Korundi Cluster RETIRED!

9.4.2010: Instructions for running parallel jobs can be found here.

4.8.2014: Korundi is now (well, already in spring 2014) updated to
Scientifc Linux and the batch job system has changed from SGE to SLURM.

1.1.2017: Korundi is retired.

Introduction

korundi.grid.helsinki.fi is a 400-core (50-node) Linux cluster owned and operated jointly by the Department of Physics, Department of Chemistry and Helsinki Institute of Physics. It is intended for computational research of the mentioned institutes.

The cluster environment is similar to that of the alcyone cluster. If you have run jobs on alcyone all you have to change in your run script is the queue name (or more precisely: resource requirements of the run). The instructions how to see what queues are available can be found alcyone web page.

The cluster environment is built on the Scientifc Linux distribution, which is a Red Hat Enterprise Linux based distribution specialized for cluster installation, configuration, monitoring and maintenance.

Cluster environment

Hardware

  • Front-end node: korundi.grid.helsinki.fi
    • Dell PowerEdge 1950 III server
    • Runs the batch queue system and other services.
    • Fileserver for home directories.
    • The only machine intended for interactive use.
  • Disk server:
    • Dell PowerVault MD3000
    • 8 TB diskspace
  • Computational nodes:
    • To be accessed only trough the batch queue system

    • Batch jobs submitted by the command qsub (see below).

    • A nodes
      • Total number 38
      • Dell PowerEdge 1950 III server
      • Two Intel Xeon X5450 Quad Core CPUs
      • 16 GB memory
      • Two 500 GB 7.2k hotswap SATA disks
    • B nodes
      • Total number 12
      • Dell PowerEdge 2950 III server
      • Two Intel Xeon X5450 Quad Core CPUs
      • 32 GB memory
      • Three 500 GB 7.2k hotswap SATA disks

Account allocation

Accounts are allocated to research scientists who work at the Department of Physics, Department of Chemistry participating labs or HIP and need computer capacity larger than that of a few workstations.

To apply for an account, the group leader should fill in this form. Fill and sign it, and send it to Antti Kuronen (address in the document). The form is also available in LaTeX format.

The user list should only contain scientists who need massive computational capacity.

After the initial application has been accepted, new users can be added to the group by a simple e-mail request from the group leader.

The group leader has the responsibility to ensure that the cluster users in the group are aware of the rules of usage (listed below), and that they know enough of the use of Unix systems to be able to follow the rules.

Advice on usage

There are two e-mail alias lists for korundi
  • korundi-admin: administrators
  • korundi-users: users

Both of these are (at)helsinki.fi. The alias korundi-users will be used locally and should be kept low-volume i.e. used only when it is really necessary to reach all users. Ordinary users normally should not need to e-mail this list, but may find the korundi-admin alias useful. Remember, though, that basic advice on usage should come from within your own research group.

Security

Be very careful with all passwords and passphrases you use (i.e. use good passwords and only log in from trusted sites). Report any suspicious activities in the cluster which might be of cracker origin to the technical administrators!

Login

The only supported protocol for login and data transfer is ssh.

Login is only possible from IP addresses which are explicitly opened in the firewall, which basically are those of the owned labs.

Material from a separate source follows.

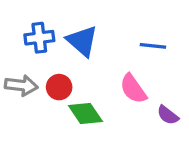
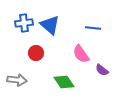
gray arrow: (21, 85) -> (17, 80), moved
green diamond: (85, 113) -> (64, 82), moved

Login with ssh korundi.grid.helsinki.fi
  • Note: The first time you login the system asks for a passphrase. Please give an empty one by pressing return! This is needed to make the batch queue system work properly.
  • If you have given a non-empty passphrase, just do rm ~/.ssh/identity* and then login again to give an empty one.

How to run the jobs

All runs should be started under the SLURM batch queue system from the front-end node.

User support

The cluster uses a standard Linux operating system. Knowledge of Unix/Linux systems, and computational methods is a prerequisite for the use of this system. No dedicated user support is available. New members should be guided and supported in their cluster use by the more experienced users whithin the research group.

Software support

The only software supported by the administrators is the standard Rocks distribution Linux software and the compilers. Advice on suitable compiler options will be given later.

Commercial software may be installed to the system if the group(s) needing the software provide the funding and do the installation and maintenance.

Compilers

Currently, in addition to the GNU compilers (gcc and gfortran), Intel Linux compilers are installed. Compilers are set up using the module system; for details, see the alcyone web page.

File system

Use command df to check exact file system status. Quotas are effective on users’ home directories.

Directories visible to all machines:

  • /home/<username>/ contains user’s home directory. It is meant for software sources and binaries, small input and data files, but not for long term data storage or running simulations. Disk quotas are effective on home directories and they are backed up.
  • /scratch/<username>/ does not have quotas effective. It can be used for storing results of calculations. Note that scratch directories are not backed up. This means that if you by accident delete a file it is gone forever.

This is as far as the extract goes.